I’m a homelabber as a hobby and hardware developer by day.
I’ve been using consumer hardware at work for quick builds and compiles for my workloads. I’ve been using an overclocked 12900k (yes I’m crazy) with 3400MT/s 128GB DDR4 for about a year now and it’s been great. The only issue is some of my workloads start to get unhappy when I run out of the dual channel memory bandwidth.
My workloads are extremely single thread performance bound. The faster the core the better, the lower the latency of memory the better.
I’m going to upgrade to a 7950X3D because I’m very interested in seeing if the 3D vcache will help with my specific workload. And it would be nice to lift the memory bandwidth limit a little with DDR5
I’m looking at buying an Asus Prime X670-P and a 198GB DDR5 kit as it’s on the QVL list for the motherboard. Crucial CMK192GX5M4B5200C38
What I’m wondering is if there are any workstation motherboards that support this CPU that might have built in IPMI?
I do use pikvm’s as a solution but if there’s anything with native workstation features available that would be better to have an integrated solution.
Also, having actual full multiple pcie slots for putting in GPUs would be a bonus. I’m jumping on the AI train and I’ve got a couple 4090’s to pop into the system soon.
Generally I’ve only pushed up to about 90GB in general on memory for my workloads but that’s because I would run out of memory bandwidth and cores on my old cpu before I could run more. I had to disable the efficiency cores because I run on a slightly older version of red hat to support my software and it didn’t support the multi core type architecture of my CPU.
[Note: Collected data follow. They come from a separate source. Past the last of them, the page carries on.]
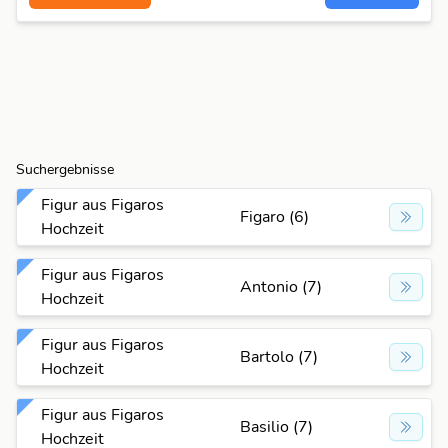
Suchergebnisse
Figur aus Figaros
Figaro (6)
Hochzeit
Figur aus Figaros
Antonio (7)
Hochzeit
Figur aus Figaros
Bartolo (7)
Hochzeit
Figur aus Figaros
Basilio (7)
Hochzeit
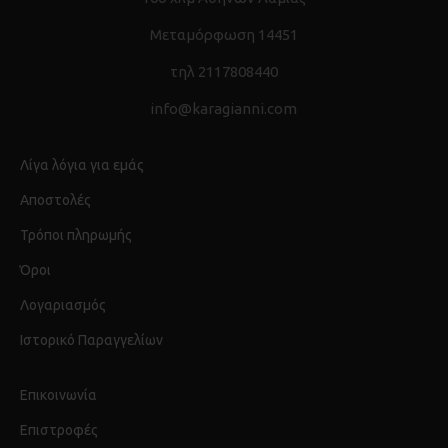
Μεταμόρφωση 14451
τηλ 2117808440
info@karagianni.com
Λίγα λόγια για εμάς
Αποστολές
Τρόποι πληρωμής
Όροι
Λογαριασμός
Ιστορικό Παραγγελίων
Επικοινωνία
Επιστροφές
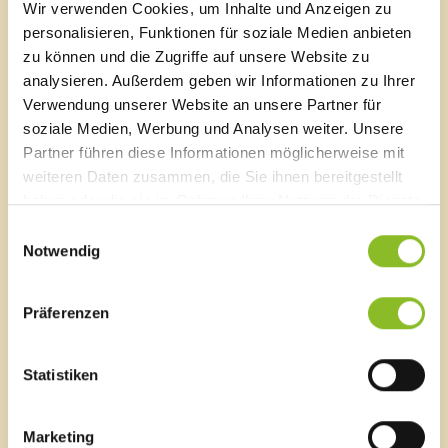
Wir verwenden Cookies, um Inhalte und Anzeigen zu
Sägenplatz 1
personalisieren, Funktionen für soziale Medien anbieten
A-6820 Frastanz, Österreich
zu können und die Zugriffe auf unsere Website zu
Lageplan
analysieren. Außerdem geben wir Informationen zu Ihrer
T
0043 5522 51534-0
Verwendung unserer Website an unsere Partner für
F 0043 5522 51534-6
soziale Medien, Werbung und Analysen weiter. Unsere
E-Mail an das Gemeindeamt
Partner führen diese Informationen möglicherweise mit
weiteren Daten zusammen, die Sie ihnen bereitgestellt
haben oder die sie im Rahmen Ihrer Nutzung der Dienste
Schnellzugriff
gesammelt haben.
Einwilligungsauswahl
Veröffentlichungsportal
Notwendig
Blackout
Ortsplan
Bürgermeldungen
Präferenzen
Veranstaltungskalender
Mediathek
Statistiken
News Archiv
Marketing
Latency is still a big deal for memory in my workload which is why I went with DDR4. It was only after I built the machine that I found the roughly 40GB of memory bandwidth would hamper me more.
Oh sorry I should have stated why I didn’t go with threadripper 5000/7000. With threadripper pro I lose out on some single core performance, that’s really the main reason for going with consumer stuff.
But also the 3D vcache may make a huge difference but I don’t see my workplace paying 10x my request just so I can get a larger cache. Part of this is learning if the 3D vcache will make a difference.
This doesn’t seem to be the case as much (or maybe at all) with TR 7000, it really is fast at single core unlike TR 5000.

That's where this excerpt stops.